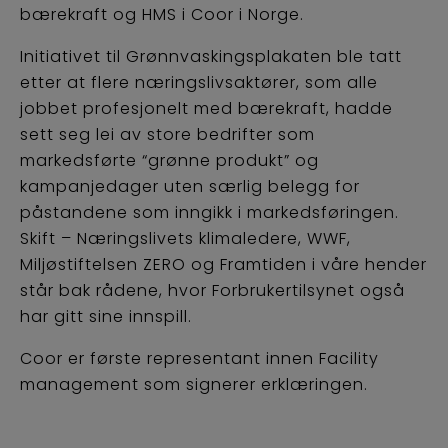
bærekraft og HMS i Coor i Norge.
Initiativet til Grønnvaskingsplakaten ble tatt
etter at flere næringslivsaktører, som alle
jobbet profesjonelt med bærekraft, hadde
sett seg lei av store bedrifter som
markedsførte “grønne produkt” og
kampanjedager uten særlig belegg for
påstandene som inngikk i markedsføringen.
Skift – Næringslivets klimaledere, WWF,
Miljøstiftelsen ZERO og Framtiden i våre hender
står bak rådene, hvor Forbrukertilsynet også
har gitt sine innspill.
Coor er første representant innen Facility
management som signerer erklæringen.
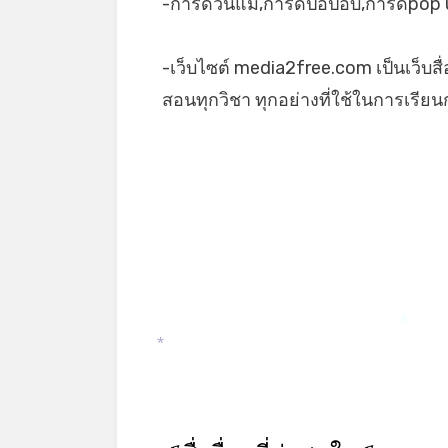
-การ์ดวันแม่,การ์ดป๊อปอับ,การ์ดpop 
-เว็บไซต์ media2free.com เป็นเว็บสื
สอนทุกวิชา ทุกอย่างที่ใช้ในการเรี
*
*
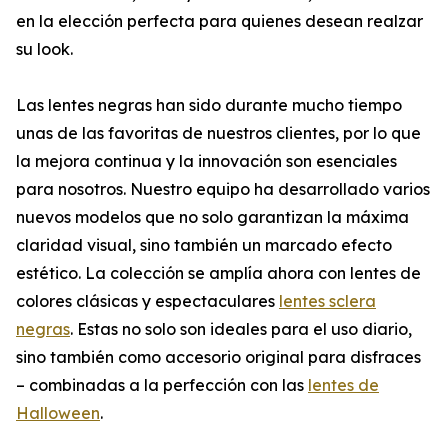
en la elección perfecta para quienes desean realzar
su look.
Las lentes negras han sido durante mucho tiempo
unas de las favoritas de nuestros clientes, por lo que
la mejora continua y la innovación son esenciales
para nosotros. Nuestro equipo ha desarrollado varios
nuevos modelos que no solo garantizan la máxima
claridad visual, sino también un marcado efecto
estético. La colección se amplía ahora con lentes de
colores clásicas y espectaculares
lentes sclera
negras
. Estas no solo son ideales para el uso diario,
sino también como accesorio original para disfraces
– combinadas a la perfección con las
lentes de
Halloween
.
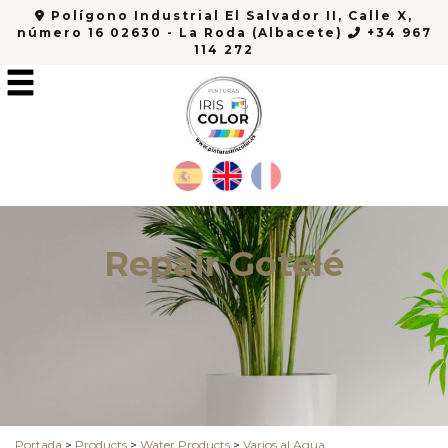
Polígono Industrial El Salvador II, Calle X,
número 16 02630 - La Roda (Albacete)
+34 967
114 272
Repair Gotelé
Portada
>
Products
>
Water Products
>
Varios al Agua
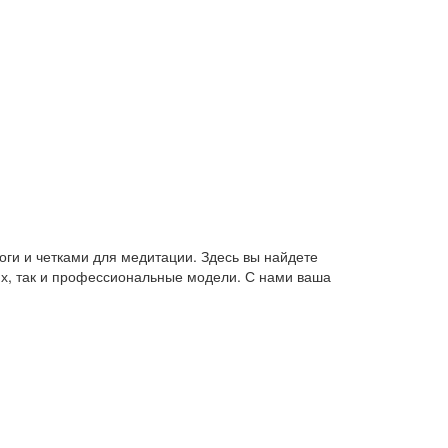
оги и четками для медитации. Здесь вы найдете
их, так и профессиональные модели. С нами ваша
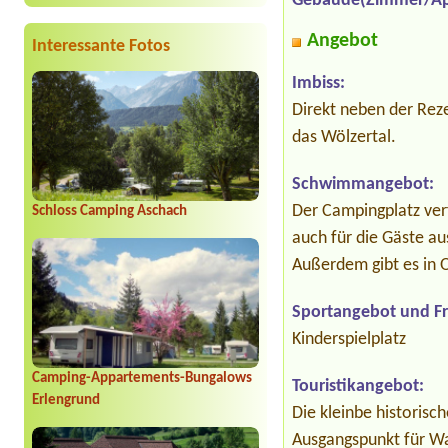
Gebäude(Zimmer/Ap
Angebot
Interessante Fotos
Imbiss:
Direkt neben der Reze
das Wölzertal.
Schwimmangebot:
Der Campingplatz verf
Schloss Camping Aschach
auch für die Gäste a
Außerdem gibt es in 
Sportangebot und Fre
Kinderspielplatz
Camping-Appartements-Bungalows
Touristikangebot:
Erlengrund
Die kleinbe historisch
Ausgangspunkt für W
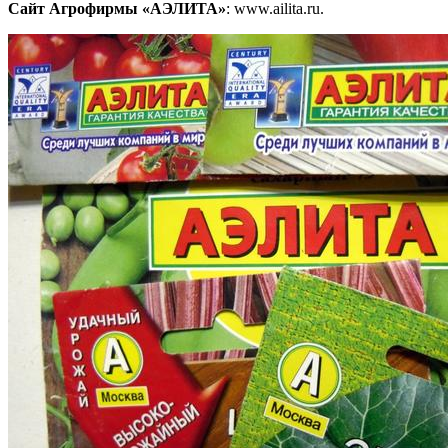
Сайт Агрофирмы «АЭЛИТА»
: www.ailita.ru.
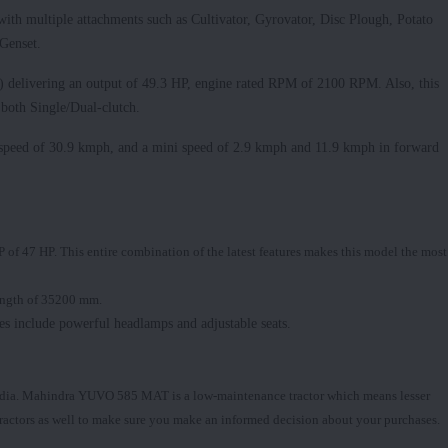
ith multiple attachments such as Cultivator, Gyrovator, Disc Plough, Potato
 Genset.
l) delivering an output of 49.3 HP, engine rated RPM of 2100 RPM. Also, this
 both Single/Dual-clutch.
ax speed of 30.9 kmph, and a mini speed of 2.9 kmph and 11.9 kmph in forward
P of 47 HP. This entire combination of the latest features makes this model the most
 length of 35200 mm.
es include powerful headlamps and adjustable seats.
in India. Mahindra YUVO 585 MAT is a low-maintenance tractor which means lesser
of tractors as well to make sure you make an informed decision about your purchases.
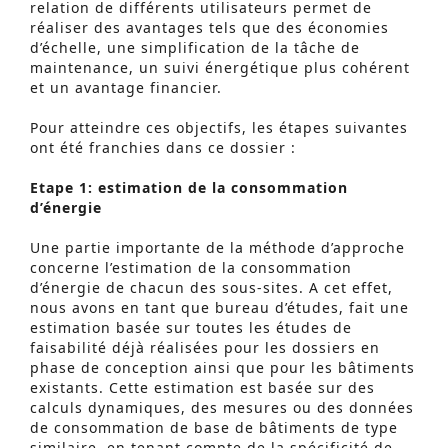
relation de différents utilisateurs permet de
réaliser des avantages tels que des économies
d’échelle, une simplification de la tâche de
maintenance, un suivi énergétique plus cohérent
et un avantage financier.
Pour atteindre ces objectifs, les étapes suivantes
ont été franchies dans ce dossier :
Etape 1: estimation de la consommation
d’énergie
Une partie importante de la méthode d’approche
concerne l’estimation de la consommation
d’énergie de chacun des sous-sites. A cet effet,
nous avons en tant que bureau d’études, fait une
estimation basée sur toutes les études de
faisabilité déjà réalisées pour les dossiers en
phase de conception ainsi que pour les bâtiments
existants. Cette estimation est basée sur des
calculs dynamiques, des mesures ou des données
de consommation de base de bâtiments de type
similaire, en tenant compte de la spécificité de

────────────────────

Without copying any images, transcribe the records exactly as they stand.

Output of the task ::
bærekraft og HMS i Coor i Norge.
Initiativet til Grønnvaskingsplakaten ble tatt
etter at flere næringslivsaktører, som alle
jobbet profesjonelt med bærekraft, hadde
sett seg lei av store bedrifter som
markedsførte “grønne produkt” og
kampanjedager uten særlig belegg for
påstandene som inngikk i markedsføringen.
Skift – Næringslivets klimaledere, WWF,
Miljøstiftelsen ZERO og Framtiden i våre hender
står bak rådene, hvor Forbrukertilsynet også
har gitt sine innspill.
Coor er første representant innen Facility
management som signerer erklæringen.
-การ์ดวันแม่,การ์ดป๊อปอับ,การ์ดpop 
-เว็บไซต์ media2free.com เป็นเว็บสื
สอนทุกวิชา ทุกอย่างที่ใช้ในการเรี
*
*
en la elección perfecta para quienes desean realzar
su look.
Las lentes negras han sido durante mucho tiempo
unas de las favoritas de nuestros clientes, por lo que
la mejora continua y la innovación son esenciales
para nosotros. Nuestro equipo ha desarrollado varios
nuevos modelos que no solo garantizan la máxima
claridad visual, sino también un marcado efecto
estético. La colección se amplía ahora con lentes de
colores clásicas y espectaculares
lentes sclera
negras
. Estas no solo son ideales para el uso diario,
sino también como accesorio original para disfraces
– combinadas a la perfección con las
lentes de
Halloween
.
Polígono Industrial El Salvador II, Calle X,
número 16 02630 - La Roda (Albacete)
+34 967
114 272
Repair Gotelé
Portada
>
Products
>
Water Products
>
Varios al Agua
оги и четками для медитации. Здесь вы найдете
их, так и профессиональные модели. С нами ваша
Gebäude(Zimmer/Ap
Angebot
Interessante Fotos
Imbiss:
Direkt neben der Reze
das Wölzertal.
Schwimmangebot:
Der Campingplatz verf
Schloss Camping Aschach
auch für die Gäste a
Außerdem gibt es in 
Sportangebot und Fre
Kinderspielplatz
Camping-Appartements-Bungalows
Touristikangebot:
Erlengrund
Die kleinbe historisch
Ausgangspunkt für W
Сайт Агрофирмы «АЭЛИТА»
: www.ailita.ru.
ith multiple attachments such as Cultivator, Gyrovator, Disc Plough, Potato
 Genset.
l) delivering an output of 49.3 HP, engine rated RPM of 2100 RPM. Also, this
 both Single/Dual-clutch.
ax speed of 30.9 kmph, and a mini speed of 2.9 kmph and 11.9 kmph in forward
P of 47 HP. This entire combination of the latest features makes this model the most
 length of 35200 mm.
es include powerful headlamps and adjustable seats.
in India. Mahindra YUVO 585 MAT is a low-maintenance tractor which means lesser
of tractors as well to make sure you make an informed decision about your purchases.
relation de différents utilisateurs permet de
réaliser des avantages tels que des économies
d’échelle, une simplification de la tâche de
maintenance, un suivi énergétique plus cohérent
et un avantage financier.
Pour atteindre ces objectifs, les étapes suivantes
ont été franchies dans ce dossier :
Etape 1: estimation de la consommation
d’énergie
Une partie importante de la méthode d’approche
concerne l’estimation de la consommation
d’énergie de chacun des sous-sites. A cet effet,
nous avons en tant que bureau d’études, fait une
estimation basée sur toutes les études de
faisabilité déjà réalisées pour les dossiers en
phase de conception ainsi que pour les bâtiments
existants. Cette estimation est basée sur des
calculs dynamiques, des mesures ou des données
de consommation de base de bâtiments de type
similaire, en tenant compte de la spécificité de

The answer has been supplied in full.